Collected data entries
==================================================

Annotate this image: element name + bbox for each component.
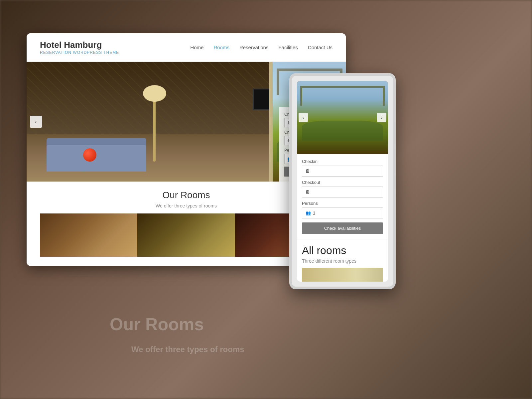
room-thumb-1[interactable] <box>40 213 137 257</box>
tablet-checkin-icon: 🗓 <box>306 169 310 174</box>
tablet-all-rooms: All rooms Three different room types <box>297 239 388 282</box>
decorative-ball <box>83 148 96 162</box>
tablet-booking-form: Checkin 🗓 Checkout 🗓 Persons 👥 1 Check a… <box>297 154 388 239</box>
tablet-persons-icon: 👥 <box>306 210 311 215</box>
site-subtitle: Reservation WordPress Theme <box>40 50 119 55</box>
tablet-room-thumbnail[interactable] <box>302 268 383 282</box>
nav-reservations[interactable]: Reservations <box>239 45 269 50</box>
floor-lamp-shade <box>143 85 166 102</box>
room-thumb-2[interactable] <box>137 213 235 257</box>
tablet-slider-next-button[interactable]: › <box>377 113 386 122</box>
tablet-checkout-input[interactable]: 🗓 <box>302 187 383 198</box>
our-rooms-title: Our Rooms <box>40 190 332 200</box>
site-title: Hotel Hamburg <box>40 40 119 50</box>
tablet-all-rooms-subtitle: Three different room types <box>302 258 383 264</box>
tablet-slider-prev-button[interactable]: ‹ <box>299 113 308 122</box>
tablet-persons-input[interactable]: 👥 1 <box>302 207 383 218</box>
tablet-checkin-input[interactable]: 🗓 <box>302 166 383 177</box>
nav-rooms[interactable]: Rooms <box>213 45 229 50</box>
bg-ghost-subtitle: We offer three types of rooms <box>131 345 244 354</box>
tablet-device: ‹ › Checkin 🗓 Checkout 🗓 Persons 👥 1 Che… <box>289 73 396 289</box>
tablet-checkin-label: Checkin <box>302 159 383 164</box>
tablet-persons-value: 1 <box>313 210 315 215</box>
tablet-hero: ‹ › <box>297 81 388 154</box>
nav-home[interactable]: Home <box>190 45 203 50</box>
tablet-check-button[interactable]: Check availabilities <box>302 222 383 234</box>
tablet-checkout-icon: 🗓 <box>306 190 310 195</box>
rooms-grid <box>40 213 332 257</box>
sofa <box>47 145 146 172</box>
slider-prev-button[interactable]: ‹ <box>30 116 42 128</box>
tablet-hero-image <box>297 81 388 154</box>
floor-lamp-pole <box>153 95 156 162</box>
nav-contact[interactable]: Contact Us <box>308 45 332 50</box>
nav-facilities[interactable]: Facilities <box>278 45 298 50</box>
our-rooms-subtitle: We offer three types of rooms <box>40 203 332 208</box>
tablet-screen: ‹ › Checkin 🗓 Checkout 🗓 Persons 👥 1 Che… <box>297 81 388 282</box>
tablet-persons-label: Persons <box>302 201 383 206</box>
site-header: Hotel Hamburg Reservation WordPress Them… <box>27 33 346 62</box>
main-nav: Home Rooms Reservations Facilities Conta… <box>190 45 332 50</box>
bg-ghost-title: Our Rooms <box>110 314 204 334</box>
site-logo: Hotel Hamburg Reservation WordPress Them… <box>40 40 119 55</box>
tablet-all-rooms-title: All rooms <box>302 244 383 257</box>
tablet-checkout-label: Checkout <box>302 180 383 185</box>
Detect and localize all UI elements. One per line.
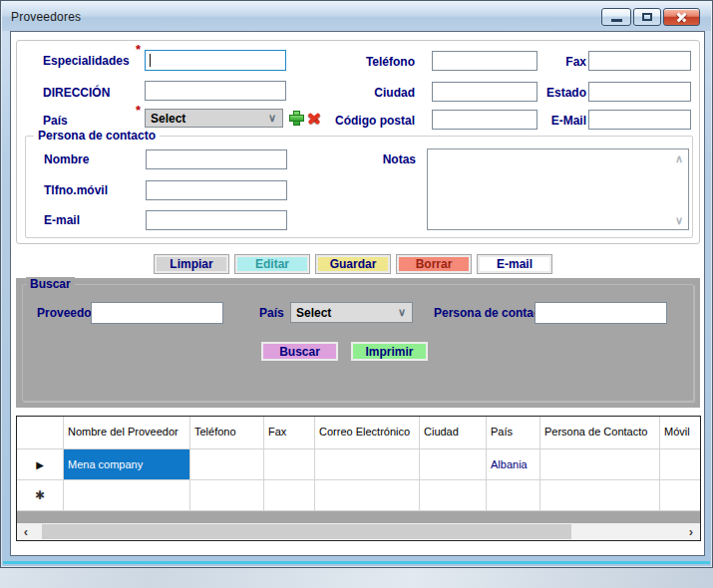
grid-header-persona[interactable]: Persona de Contacto bbox=[540, 417, 660, 449]
grid-cell-fax[interactable] bbox=[264, 480, 315, 511]
grid-header-selector[interactable] bbox=[17, 417, 64, 449]
scroll-down-icon[interactable]: ∨ bbox=[672, 213, 686, 227]
grid-cell-pais[interactable] bbox=[487, 480, 540, 511]
estado-label: Estado bbox=[536, 86, 586, 100]
scroll-left-icon[interactable]: ‹ bbox=[17, 523, 35, 540]
contact-nombre-input[interactable] bbox=[146, 149, 287, 169]
search-persona-label: Persona de contacto bbox=[434, 306, 535, 320]
buscar-button[interactable]: Buscar bbox=[260, 341, 339, 362]
maximize-button[interactable] bbox=[633, 8, 661, 26]
grid-cell-pais[interactable]: Albania bbox=[487, 449, 540, 480]
grid-cell-telefono[interactable] bbox=[190, 449, 264, 480]
contact-email-input[interactable] bbox=[146, 210, 287, 230]
grid-cell-persona[interactable] bbox=[540, 449, 660, 480]
new-row-icon: ✱ bbox=[21, 488, 59, 502]
search-groupbox-title: Buscar bbox=[26, 277, 75, 291]
direccion-label: DIRECCIÓN bbox=[43, 86, 110, 100]
guardar-button[interactable]: Guardar bbox=[315, 254, 391, 274]
contact-nombre-label: Nombre bbox=[44, 152, 89, 166]
grid-cell-nombre[interactable]: Mena company bbox=[64, 449, 190, 480]
search-pais-label: País bbox=[259, 306, 284, 320]
grid-cell-movil[interactable] bbox=[660, 449, 701, 480]
email-label: E-Mail bbox=[536, 114, 586, 128]
pais-required-marker: * bbox=[136, 106, 141, 116]
ciudad-input[interactable] bbox=[432, 82, 537, 102]
grid-header-row: Nombre del Proveedor Teléfono Fax Correo… bbox=[17, 417, 700, 449]
text-caret bbox=[150, 54, 151, 67]
grid-header-fax[interactable]: Fax bbox=[264, 417, 315, 449]
grid-cell-ciudad[interactable] bbox=[420, 480, 487, 511]
minimize-icon bbox=[611, 19, 622, 22]
search-panel: Buscar Proveedor País Select ∨ Persona d… bbox=[16, 278, 700, 408]
add-country-icon[interactable] bbox=[289, 111, 304, 126]
grid-cell-persona[interactable] bbox=[540, 480, 660, 511]
search-proveedor-input[interactable] bbox=[91, 302, 223, 324]
grid-header-ciudad[interactable]: Ciudad bbox=[420, 417, 487, 449]
chevron-down-icon: ∨ bbox=[398, 306, 412, 319]
especialidades-required-marker: * bbox=[136, 45, 141, 55]
especialidades-input[interactable] bbox=[145, 50, 286, 71]
grid-header-movil[interactable]: Móvil bbox=[660, 417, 701, 449]
row-selector-cell[interactable]: ✱ bbox=[17, 480, 64, 511]
borrar-button[interactable]: Borrar bbox=[396, 254, 472, 274]
codigo-postal-label: Código postal bbox=[315, 114, 415, 128]
grid-background bbox=[17, 511, 700, 523]
scroll-right-icon[interactable]: › bbox=[682, 523, 700, 540]
minimize-button[interactable] bbox=[601, 8, 631, 26]
fax-label: Fax bbox=[536, 55, 586, 69]
grid-cell-telefono[interactable] bbox=[190, 480, 264, 511]
contact-email-label: E-mail bbox=[44, 213, 80, 227]
grid-cell-correo[interactable] bbox=[315, 449, 420, 480]
especialidades-label: Especialidades bbox=[43, 54, 130, 68]
editar-button[interactable]: Editar bbox=[234, 254, 310, 274]
estado-input[interactable] bbox=[588, 82, 691, 102]
contact-groupbox-title: Persona de contacto bbox=[34, 129, 160, 143]
grid-cell-correo[interactable] bbox=[315, 480, 420, 511]
search-persona-input[interactable] bbox=[535, 302, 667, 324]
close-icon bbox=[675, 11, 688, 24]
notas-textarea[interactable]: ∧ ∨ bbox=[427, 148, 689, 230]
fax-input[interactable] bbox=[588, 51, 691, 71]
contact-groupbox: Persona de contacto Nombre Tlfno.móvil E… bbox=[25, 136, 693, 238]
supplier-form-panel: Especialidades * Teléfono Fax DIRECCIÓN … bbox=[16, 40, 700, 244]
imprimir-button[interactable]: Imprimir bbox=[350, 341, 429, 362]
close-button[interactable] bbox=[663, 8, 700, 26]
chevron-down-icon: ∨ bbox=[268, 112, 282, 125]
email-input[interactable] bbox=[588, 110, 691, 130]
window-bottom-glow bbox=[3, 561, 710, 564]
grid-header-telefono[interactable]: Teléfono bbox=[190, 417, 264, 449]
direccion-input[interactable] bbox=[145, 81, 286, 101]
app-window: Proveedores Especialidades * Teléfono Fa… bbox=[0, 0, 713, 568]
grid-horizontal-scrollbar[interactable]: ‹ › bbox=[17, 523, 700, 540]
window-titlebar[interactable]: Proveedores bbox=[2, 2, 711, 31]
scroll-up-icon[interactable]: ∧ bbox=[672, 151, 686, 165]
pais-select[interactable]: Select ∨ bbox=[145, 109, 283, 128]
limpiar-button[interactable]: Limpiar bbox=[154, 254, 229, 274]
search-pais-select[interactable]: Select ∨ bbox=[290, 302, 413, 323]
maximize-icon bbox=[642, 13, 652, 21]
pais-select-value: Select bbox=[146, 112, 268, 126]
telefono-input[interactable] bbox=[432, 51, 537, 71]
search-groupbox: Buscar Proveedor País Select ∨ Persona d… bbox=[22, 284, 694, 402]
window-title: Proveedores bbox=[2, 10, 81, 24]
codigo-postal-input[interactable] bbox=[432, 110, 537, 130]
grid-header-correo[interactable]: Correo Electrónico bbox=[315, 417, 420, 449]
telefono-label: Teléfono bbox=[315, 55, 415, 69]
grid-row-new[interactable]: ✱ bbox=[17, 480, 700, 511]
search-proveedor-label: Proveedor bbox=[37, 306, 96, 320]
grid-cell-movil[interactable] bbox=[660, 480, 701, 511]
client-area: Especialidades * Teléfono Fax DIRECCIÓN … bbox=[10, 31, 705, 556]
grid-header-pais[interactable]: País bbox=[487, 417, 540, 449]
grid-cell-fax[interactable] bbox=[264, 449, 315, 480]
contact-movil-input[interactable] bbox=[146, 180, 287, 200]
row-selector-cell[interactable]: ▶ bbox=[17, 449, 64, 480]
email-button[interactable]: E-mail bbox=[477, 254, 552, 274]
notas-label: Notas bbox=[355, 152, 416, 166]
current-row-icon: ▶ bbox=[21, 459, 59, 470]
grid-header-nombre[interactable]: Nombre del Proveedor bbox=[64, 417, 190, 449]
suppliers-grid: Nombre del Proveedor Teléfono Fax Correo… bbox=[16, 416, 701, 541]
grid-cell-ciudad[interactable] bbox=[420, 449, 487, 480]
grid-row-1[interactable]: ▶ Mena company Albania bbox=[17, 449, 700, 480]
scrollbar-thumb[interactable] bbox=[42, 524, 571, 539]
grid-cell-nombre[interactable] bbox=[64, 480, 190, 511]
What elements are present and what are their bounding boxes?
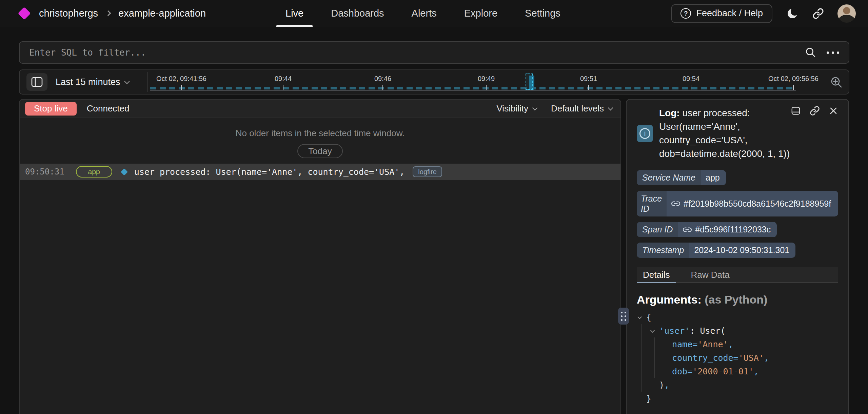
feedback-help-button[interactable]: ? Feedback / Help [671,4,772,23]
field-span-id[interactable]: Span ID#d5c996f11192033c [637,222,777,237]
detail-title: Log: user processed: User(name='Anne', c… [659,106,791,161]
field-label: Timestamp [637,243,689,258]
tab-alerts[interactable]: Alerts [412,0,437,27]
code-token: dob= [672,367,692,376]
code-token: } [646,394,651,403]
detail-tab-details[interactable]: Details [637,267,676,282]
timeline-tick-label: 09:44 [275,75,292,83]
dp-code: {'user': User(name='Anne',country_code='… [637,310,838,405]
link-icon [671,199,680,208]
log-level-diamond-icon [121,168,128,175]
today-button[interactable]: Today [297,144,342,158]
dp-tabs: DetailsRaw Data [637,267,838,283]
code-token: , [728,339,733,349]
log-timestamp: 09:50:31 [25,167,64,177]
code-token: , [764,353,769,363]
chevron-down-icon [608,105,613,111]
nav-right: ? Feedback / Help [671,4,868,23]
share-link-icon[interactable] [812,8,824,19]
code-token: country_code= [672,353,738,363]
timeline-tick-mark [793,85,794,90]
code-token: 'user' [659,326,690,336]
no-older-items-message: No older items in the selected time wind… [20,128,620,139]
user-avatar[interactable] [837,4,856,23]
timeline-tick-label: Oct 02, 09:41:56 [156,75,206,83]
more-options-icon[interactable] [827,51,839,54]
zoom-in-icon[interactable] [830,76,843,89]
panel-resize-handle[interactable] [618,308,629,325]
detail-header: i Log: user processed: User(name='Anne',… [637,106,838,161]
timeline-tick-mark [486,85,487,90]
field-label: Span ID [637,222,678,237]
tab-settings[interactable]: Settings [525,0,560,27]
field-value: #f2019b98b550cd8a61546c2f9188959f [667,191,837,216]
field-value: #d5c996f11192033c [678,222,777,237]
arguments-title: Arguments: [637,293,702,306]
timeline-tick-mark [283,85,283,90]
sql-filter-bar [19,41,849,64]
timeline-tick-label: 09:49 [478,75,495,83]
log-detail-panel: i Log: user processed: User(name='Anne',… [626,99,849,414]
timeline-tick-label: Oct 02, 09:56:56 [768,75,818,83]
timeline-tick-mark [382,85,383,90]
code-token: 'USA' [738,353,764,363]
code-token: '2000-01-01' [692,367,754,376]
code-line: { [637,310,838,324]
collapse-chevron-icon[interactable] [637,315,642,319]
code-token: name= [672,339,697,349]
app-root: christophergs example-application LiveDa… [0,0,868,414]
timeline-tick-mark [691,85,691,90]
timeline-tick-label: 09:51 [580,75,597,83]
code-line: ), [637,378,838,392]
link-icon [683,225,692,234]
nav-tabs: LiveDashboardsAlertsExploreSettings [285,0,560,27]
code-token: , [664,380,669,390]
timeline-dashed-baseline [150,87,796,89]
code-token: 'Anne' [697,339,728,349]
arguments-heading: Arguments: (as Python) [637,293,838,306]
field-service-name[interactable]: Service Nameapp [637,170,726,185]
dock-panel-icon[interactable] [791,106,801,116]
question-icon: ? [680,8,691,19]
timeline-bar: Last 15 minutes Oct 02, 09:41:5609:4409:… [19,69,849,95]
visibility-dropdown[interactable]: Visibility [496,103,536,114]
timeline-plot[interactable]: Oct 02, 09:41:5609:4409:4609:4909:5109:5… [20,70,849,94]
field-label: Service Name [637,170,701,185]
breadcrumb-org[interactable]: christophergs [39,8,98,19]
collapse-chevron-icon[interactable] [650,328,655,333]
live-view-panel: Stop live Connected Visibility Default l… [19,99,621,414]
sql-filter-input[interactable] [29,47,798,58]
code-token: , [754,367,759,376]
field-trace-id[interactable]: Trace ID#f2019b98b550cd8a61546c2f9188959… [637,191,838,216]
timeline-selection[interactable] [526,74,533,90]
detail-actions [791,106,838,116]
chevron-right-icon [105,10,111,16]
code-line: 'user': User( [637,324,838,337]
timeline-tick-mark [181,85,182,90]
copy-link-icon[interactable] [810,106,820,116]
field-timestamp[interactable]: Timestamp2024-10-02 09:50:31.301 [637,243,795,258]
stop-live-button[interactable]: Stop live [25,102,77,116]
tab-dashboards[interactable]: Dashboards [331,0,384,27]
timeline-tick-mark [588,85,589,90]
tab-explore[interactable]: Explore [464,0,497,27]
breadcrumb-project[interactable]: example-application [118,8,206,19]
default-levels-dropdown[interactable]: Default levels [551,103,612,114]
detail-kind-label: Log: [659,108,680,118]
search-icon[interactable] [805,47,816,58]
arguments-mode: (as Python) [702,293,768,306]
feedback-help-label: Feedback / Help [696,8,763,19]
log-row[interactable]: 09:50:31 app user processed: User(name='… [20,164,620,180]
code-token: : User( [690,326,725,336]
logfire-logo-icon[interactable] [18,7,31,20]
live-controls-row: Stop live Connected Visibility Default l… [20,100,620,118]
timeline-tick-label: 09:54 [683,75,699,83]
default-levels-label: Default levels [551,103,604,114]
field-value: 2024-10-02 09:50:31.301 [689,243,795,258]
code-line: country_code='USA', [637,351,838,365]
dark-mode-moon-icon[interactable] [786,7,799,20]
detail-tab-raw-data[interactable]: Raw Data [685,267,735,282]
tab-live[interactable]: Live [285,0,303,27]
close-icon[interactable] [829,106,838,116]
code-token: { [646,312,651,322]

==================================================

▶ [The problem]:
Please return a copy of each line in the entries that has the string "application".

▶ [Your solution]:
app-root: christophergs example-application LiveDa… [0,0,868,414]
breadcrumb-project[interactable]: example-application [118,8,206,19]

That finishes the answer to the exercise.